Figure 1. PCV2 viraemia developing in Spanish pigs
Nursery mortality on average was 4.2% and finisher mortality was 14.4%. This was in marked contrast to a similar study in Denmark in single site farms, where peak mortality was much younger at 10-11 weeks and the nursery and finisher mortality was 12.7 and 5.7% respectively, which was the complete opposite to Spanish farms.

The Spanish findings were similar to my own when I was involved with a farming group, which operated a 3-site all-in all-out production system. We could have mortality as low as one percent in the nurseries, but the PCV2 viraemic surge and consequent mortality (approximately 9%) and chronic wasting (also 9%) occurred in the finisher sheds at about 11-16 weeks of age. This seems to be the finding consistently in many of the US and Canadian field trials, where the main chronic mortality was associated with the finishing pig rather than the nursery and presumably when maternal antibodies are waning and the pigs become susceptible to a challenge.

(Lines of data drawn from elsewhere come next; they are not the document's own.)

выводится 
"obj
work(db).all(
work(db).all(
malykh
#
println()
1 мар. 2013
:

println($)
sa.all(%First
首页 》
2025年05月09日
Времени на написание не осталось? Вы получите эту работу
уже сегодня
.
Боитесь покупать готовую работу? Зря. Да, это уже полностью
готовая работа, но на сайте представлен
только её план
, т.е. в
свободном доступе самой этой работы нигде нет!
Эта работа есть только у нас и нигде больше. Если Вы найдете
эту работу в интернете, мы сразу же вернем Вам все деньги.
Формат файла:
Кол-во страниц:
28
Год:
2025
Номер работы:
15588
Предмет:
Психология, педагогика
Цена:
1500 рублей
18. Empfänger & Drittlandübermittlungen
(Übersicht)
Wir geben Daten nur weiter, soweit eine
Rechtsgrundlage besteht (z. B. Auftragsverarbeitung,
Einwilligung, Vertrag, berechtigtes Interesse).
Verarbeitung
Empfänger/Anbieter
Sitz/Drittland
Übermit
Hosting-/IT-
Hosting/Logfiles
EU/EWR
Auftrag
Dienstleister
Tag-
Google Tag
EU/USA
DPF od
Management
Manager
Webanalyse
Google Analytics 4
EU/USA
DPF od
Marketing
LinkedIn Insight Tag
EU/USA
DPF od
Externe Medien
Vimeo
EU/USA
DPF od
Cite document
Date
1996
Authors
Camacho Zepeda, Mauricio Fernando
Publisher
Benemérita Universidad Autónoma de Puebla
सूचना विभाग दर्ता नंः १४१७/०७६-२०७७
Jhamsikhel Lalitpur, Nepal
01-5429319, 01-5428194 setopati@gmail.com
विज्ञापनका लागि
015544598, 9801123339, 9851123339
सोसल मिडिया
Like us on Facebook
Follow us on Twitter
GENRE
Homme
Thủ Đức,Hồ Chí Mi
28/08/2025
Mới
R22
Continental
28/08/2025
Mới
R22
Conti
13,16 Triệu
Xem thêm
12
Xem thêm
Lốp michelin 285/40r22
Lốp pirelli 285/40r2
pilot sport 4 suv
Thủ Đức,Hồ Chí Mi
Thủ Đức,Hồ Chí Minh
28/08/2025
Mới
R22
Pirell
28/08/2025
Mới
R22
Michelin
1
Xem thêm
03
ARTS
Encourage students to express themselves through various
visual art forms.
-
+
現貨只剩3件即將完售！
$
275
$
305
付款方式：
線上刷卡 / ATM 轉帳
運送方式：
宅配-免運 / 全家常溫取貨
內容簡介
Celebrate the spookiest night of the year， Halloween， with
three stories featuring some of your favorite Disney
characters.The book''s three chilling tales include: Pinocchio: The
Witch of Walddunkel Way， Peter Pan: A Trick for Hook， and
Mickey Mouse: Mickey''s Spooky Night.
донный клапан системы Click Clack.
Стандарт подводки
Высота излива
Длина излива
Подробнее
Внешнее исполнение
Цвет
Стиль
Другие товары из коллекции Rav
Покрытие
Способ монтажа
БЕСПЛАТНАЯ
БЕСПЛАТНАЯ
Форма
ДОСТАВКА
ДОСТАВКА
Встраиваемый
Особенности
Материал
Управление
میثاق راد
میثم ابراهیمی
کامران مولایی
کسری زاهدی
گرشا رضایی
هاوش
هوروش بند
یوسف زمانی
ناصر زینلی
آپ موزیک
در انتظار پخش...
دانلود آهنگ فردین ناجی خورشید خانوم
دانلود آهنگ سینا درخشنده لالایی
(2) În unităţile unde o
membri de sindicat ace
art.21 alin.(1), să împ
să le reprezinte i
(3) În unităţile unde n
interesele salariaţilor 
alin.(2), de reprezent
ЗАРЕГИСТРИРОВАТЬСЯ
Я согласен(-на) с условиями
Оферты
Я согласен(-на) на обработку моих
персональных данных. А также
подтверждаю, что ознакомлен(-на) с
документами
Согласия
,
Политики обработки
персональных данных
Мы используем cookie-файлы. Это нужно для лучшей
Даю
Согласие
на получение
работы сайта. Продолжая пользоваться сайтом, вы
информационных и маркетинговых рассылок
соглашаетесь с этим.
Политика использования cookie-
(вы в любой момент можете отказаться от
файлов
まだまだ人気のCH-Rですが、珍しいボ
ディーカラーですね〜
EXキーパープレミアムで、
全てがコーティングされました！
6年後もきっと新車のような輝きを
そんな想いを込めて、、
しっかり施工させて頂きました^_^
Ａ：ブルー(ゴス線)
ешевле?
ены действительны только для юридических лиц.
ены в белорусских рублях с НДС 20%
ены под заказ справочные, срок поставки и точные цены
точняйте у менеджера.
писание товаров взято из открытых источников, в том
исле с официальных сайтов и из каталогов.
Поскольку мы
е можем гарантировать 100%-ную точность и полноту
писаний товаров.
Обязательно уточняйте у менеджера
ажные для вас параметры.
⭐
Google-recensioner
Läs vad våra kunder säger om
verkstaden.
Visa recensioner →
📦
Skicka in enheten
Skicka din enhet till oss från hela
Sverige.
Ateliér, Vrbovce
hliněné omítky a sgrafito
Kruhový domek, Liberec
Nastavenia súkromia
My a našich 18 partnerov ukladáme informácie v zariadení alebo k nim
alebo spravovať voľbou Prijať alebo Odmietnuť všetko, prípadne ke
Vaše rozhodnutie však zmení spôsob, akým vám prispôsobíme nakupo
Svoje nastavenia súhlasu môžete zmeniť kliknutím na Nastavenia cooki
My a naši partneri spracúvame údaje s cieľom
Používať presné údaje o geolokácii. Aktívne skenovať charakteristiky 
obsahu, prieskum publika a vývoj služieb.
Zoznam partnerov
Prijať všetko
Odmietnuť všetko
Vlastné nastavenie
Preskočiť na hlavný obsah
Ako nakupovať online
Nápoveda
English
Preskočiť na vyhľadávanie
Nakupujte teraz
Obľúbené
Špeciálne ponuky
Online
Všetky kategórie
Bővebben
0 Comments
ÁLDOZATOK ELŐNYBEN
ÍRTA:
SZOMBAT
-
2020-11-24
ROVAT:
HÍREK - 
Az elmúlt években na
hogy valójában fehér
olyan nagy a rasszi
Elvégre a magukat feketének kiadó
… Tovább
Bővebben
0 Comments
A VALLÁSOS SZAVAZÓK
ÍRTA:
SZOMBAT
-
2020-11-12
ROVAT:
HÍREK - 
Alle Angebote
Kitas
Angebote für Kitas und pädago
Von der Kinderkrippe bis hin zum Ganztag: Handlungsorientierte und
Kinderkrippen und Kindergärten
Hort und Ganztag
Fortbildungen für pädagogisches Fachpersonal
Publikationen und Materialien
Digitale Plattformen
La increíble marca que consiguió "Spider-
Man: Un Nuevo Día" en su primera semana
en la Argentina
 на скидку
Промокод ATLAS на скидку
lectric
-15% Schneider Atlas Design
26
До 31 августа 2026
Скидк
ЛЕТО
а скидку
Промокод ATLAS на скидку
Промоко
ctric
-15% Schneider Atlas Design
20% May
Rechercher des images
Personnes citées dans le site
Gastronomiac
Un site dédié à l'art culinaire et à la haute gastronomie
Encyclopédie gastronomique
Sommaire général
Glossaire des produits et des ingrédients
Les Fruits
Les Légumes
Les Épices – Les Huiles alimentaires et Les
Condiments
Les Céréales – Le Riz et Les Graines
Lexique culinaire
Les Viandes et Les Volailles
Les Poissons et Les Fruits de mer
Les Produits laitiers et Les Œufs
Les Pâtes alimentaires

Sows were also tested for PCV2 viraemia by qPCR. Only 2.3% were viraemic and this contrasted with 39.3% of sows in Danish 1-site herds. Although it is known that there is vertical transmission of PCV2 from sows to piglets, it also raises the question how much spread or reinfection takes place within a single site production, where there is also active excretion and contamination going on from challenged and susceptible, growing pigs. Breed, climate and other diseases may have an impact but I suspect the production system also is important.